Блок, не ответив, принес на стол три стакана, затем извлек из шкафчика небольшую пузатую бутылку с высоким горлышком, из которой налил по полному стакану для Рэтси и для себя, а третий – только до половины.
– Ну, парень, изволь, если хочешь, – подпихнул он его в мою сторону. – Пользы от этого никакой, но и вреда не будет.
Рэтси схватился за свой стакан, едва только он был наполнен, и, понюхав его содержимое, причмокнул губами.
– Редкостное «Молоко Арарата»! – воскликнул он. – Сладкое, крепкое. Сразу на сердце легко становится! Ну а теперь, Джон, достань-ка нам и разложи на столе доску для трик-трака.
Они тут же погрузились в игру, а я робко отхлебнул из своего стакана. Дыхание у меня, непривычного к выпивке, перехватило. Крепкий напиток ожег мне горло. Играли оба мужчины молча. Тишина нарушалась лишь стуком игральных костей да шорохом фишек во время очередного хода.

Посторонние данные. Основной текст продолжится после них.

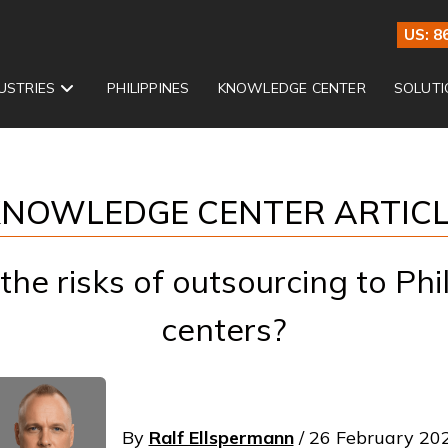
US: 8
USTRIES
PHILIPPINES
KNOWLEDGE CENTER
SOLUTI
NOWLEDGE CENTER ARTIC
he risks of outsourcing to Phil
centers?
By
Ralf Ellspermann
/ 26 February 20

Время от времени то один, то другой игрок отвлекался, чтобы разжечь погасшую трубку, а в конце каждой партии они записывали на столе мелком результат. Играть в трик-трак я умел, и наблюдать мне за ними было совсем не скучно, тем более что для меня наконец открылась возможность увидеть доску, о которой я был много наслышан.

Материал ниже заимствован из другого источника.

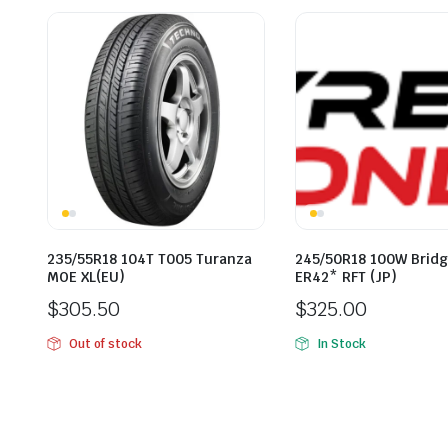
235/55R18 104T T005 Turanza
245/50R18 100W Brid
MOE XL(EU)
ER42* RFT (JP)
$
305.50
$
325.00
Out of stock
In Stock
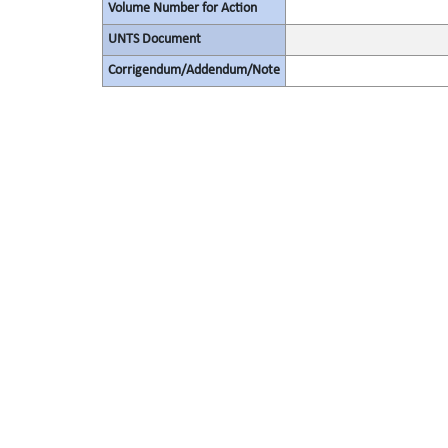
Volume Number for Action
UNTS Document
Corrigendum/Addendum/Note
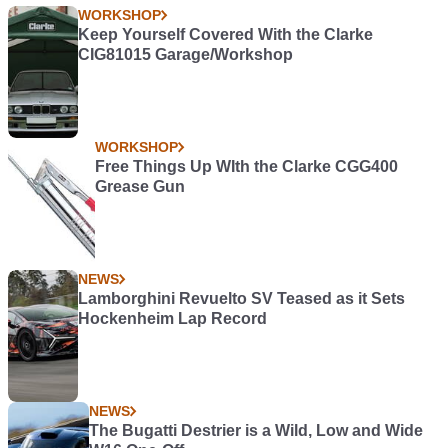
WORKSHOP
Keep Yourself Covered With the Clarke
CIG81015 Garage/Workshop
WORKSHOP
Free Things Up WIth the Clarke CGG400
Grease Gun
NEWS
Lamborghini Revuelto SV Teased as it Sets
Hockenheim Lap Record
NEWS
The Bugatti Destrier is a Wild, Low and Wide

Этот набор для игры издавна переходил как часть обстановки таверны от поколения к поколению ее владельцев, и, вполне возможно, за ним проводили досуг даже кавалеры гражданских войн. Все было сделано из дуба – черного и полированного. Доска, коробочка для костей, фишки. А по краям доски шла инкрустированная более светлым деревом надпись на латыни. В тот первый вечер я прочитал ее, однако понять не смог, пока позже мистер Гленни ее мне не перевел, и в силу кое-каких обстоятельств текст этот мне помнится до сих пор. Приведу его на латыни для тех, кто знает ее: «Ita in vita ut in lusu alae pessima jactura arte corrigenda est». А мистер Гленни перевел мне слова эти так: «Сноровка способна улучшить даже самую худшую комбинацию как при игре в кости, так и в жизни».